What to work on
The entire listing below is to be written out exactly, minus the pictures.

Top of Information supplied

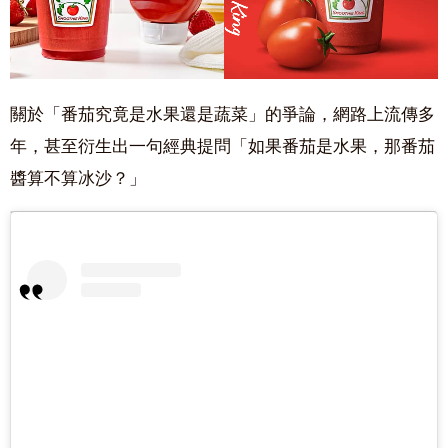
關於「番茄究竟是水果還是蔬菜」的爭論，網路上流傳多
年，甚至衍生出一句經典提問「如果番茄是水果，那番茄
醬算不算冰沙？」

Bottom of Information supplied

Written solution
關於「番茄究竟是水果還是蔬菜」的爭論，網路上流傳多
年，甚至衍生出一句經典提問「如果番茄是水果，那番茄
醬算不算冰沙？」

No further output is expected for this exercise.